Voice Assistant Stack Comparison
Three viable stacks in 2026, each tuned for a different priority: simplicity (Layla), Apple-native polish (WhisperKit + LLM Farm), or LLM quality (hybrid). All three run STT and TTS on-device; the hybrid moves only the LLM step to a home machine.
📍 In One Sentence
Pick iPhone (WhisperKit + LLM Farm + iOS voice) for simplicity on iOS, Android (Layla) for simplicity on Android, or hybrid (phone STT + home Ollama) for best LLM quality.
💬 In Plain Terms
The latency numbers below are speech-to-first-audio — the time from when you stop talking to when the assistant starts answering. Under 2 seconds feels usable; under 1 second feels native. Battery is the percentage drained over 1 hour of active back-and-forth conversation.

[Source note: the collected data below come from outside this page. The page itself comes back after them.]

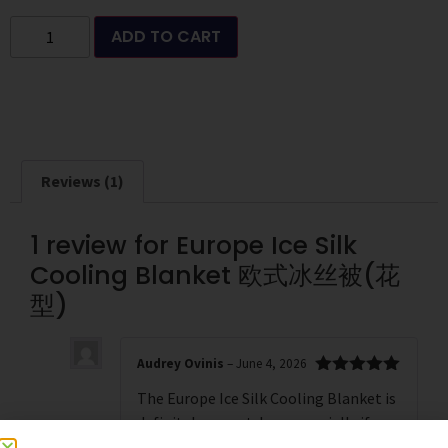
ADD TO CART
Reviews (1)
1 review for
Europe Ice Silk
Cooling Blanket 欧式冰丝被(花
型)
Audrey Ovinis
–
June 4, 2026
Rated
5
out
The Europe Ice Silk Cooling Blanket is
of 5
definitely a must-buy, especially if you
live in a warm climate or tend to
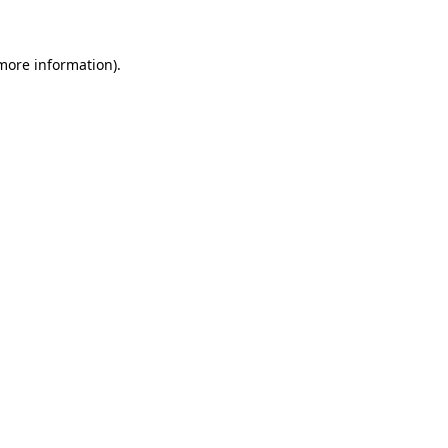
 more information)
.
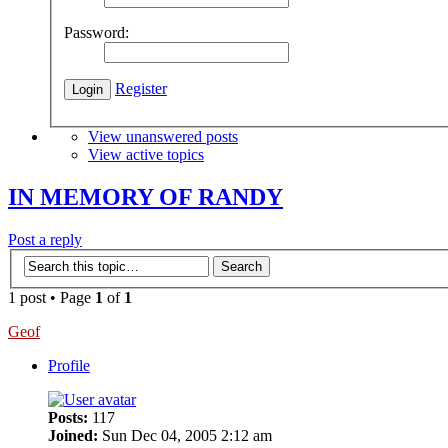
Password:
Register
View unanswered posts
View active topics
IN MEMORY OF RANDY
Post a reply
1 post • Page
1
of
1
Geof
Profile
Posts:
117
Joined:
Sun Dec 04, 2005 2:12 am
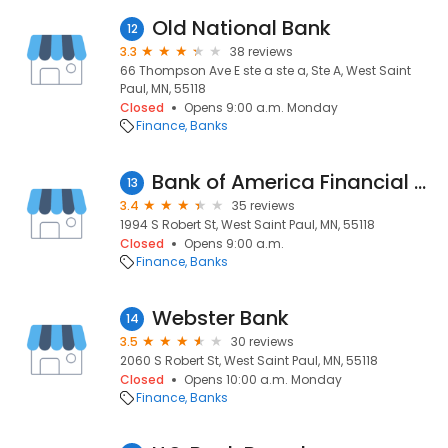
Old National Bank
12
3.3
38 reviews
66 Thompson Ave E ste a ste a, Ste A, West Saint
Paul, MN, 55118
Closed
Opens 9:00 a.m. Monday
Finance
Banks
Bank of America Financial Center
13
3.4
35 reviews
1994 S Robert St, West Saint Paul, MN, 55118
Closed
Opens 9:00 a.m.
Finance
Banks
Webster Bank
14
3.5
30 reviews
2060 S Robert St, West Saint Paul, MN, 55118
Closed
Opens 10:00 a.m. Monday
Finance
Banks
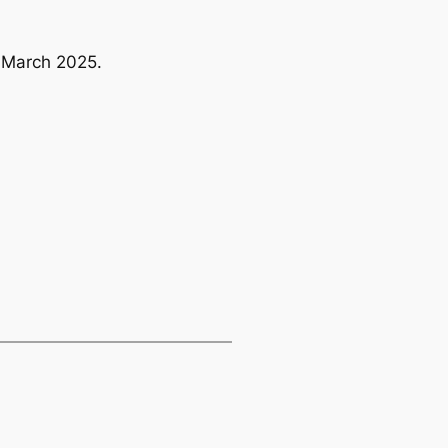
7 March 2025.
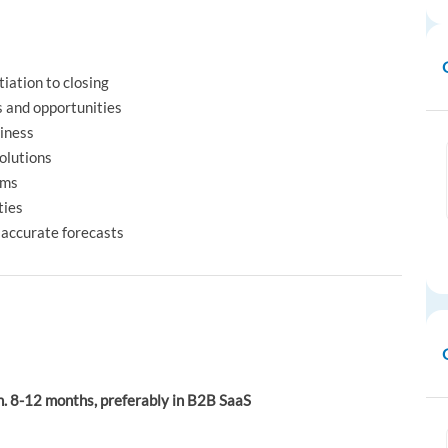
tiation to closing
s and opportunities
siness
olutions
rms
ties
 accurate forecasts
n. 8-12 months, preferably in B2B SaaS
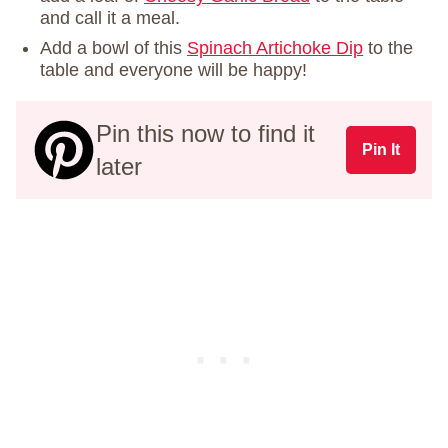
and call it a meal.
Add a bowl of this
Spinach Artichoke Dip
to the
table and everyone will be happy!
Pin this now to find it
Pin It
later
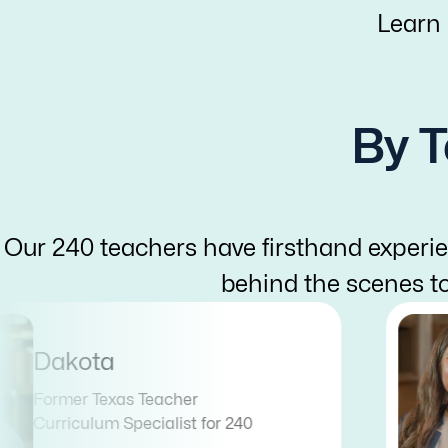
Learn
By T
Our 240 teachers have firsthand experie
behind the scenes t
Dakota
Former Texas Teacher
Curriculum Specialist for 240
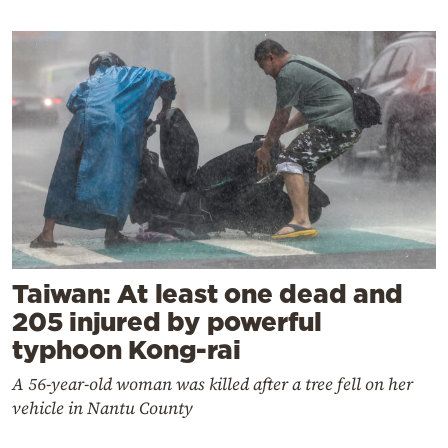
Taiwan: At least one dead and
205 injured by powerful
typhoon Kong-rai
A 56-year-old woman was killed after a tree fell on her
vehicle in Nantu County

| Stack | Latency (speech → first audio) | Battery (1 hr active) | Best for |
|---|---|---|---|
| iPhone (WhisperKit + LLM Farm) | ~0.9–1.4 sec (16 Pro / 17 Pro) | ~25–35% | iOS users wanting Apple-native polish |
| Android (Layla, bundled) | ~1.0–1.6 sec (Pixel 9 Pro, Galaxy S25 Ultra) | ~25–40% | Android users wanting one-app simplicity |
| Android (Termux + whisper.cpp + Ollama + Piper) | ~1.2–2.0 sec | ~30–40% | Power users wanting full control |
| Hybrid (phone STT + home Ollama 70B) | ~1.5–2.5 sec (Wi-Fi dependent) | ~10–15% | 70B-class quality, home-network use |
💡Tip: Latency is dominated by the LLM "first token" step, not by Whisper or TTS. To cut latency, use a smaller LLM (Qwen3 1.7B in place of Phi-4 Mini drops the LLM step from ~600 ms to ~250 ms). The trade-off is shorter, less-detailed responses.
The Three-Component Stack: STT + LLM + TTS
Speech-to-text, the LLM, and text-to-speech are three independent components that you can swap individually. Optimising any one of them (smaller Whisper, faster LLM, lower-latency TTS) reduces total latency.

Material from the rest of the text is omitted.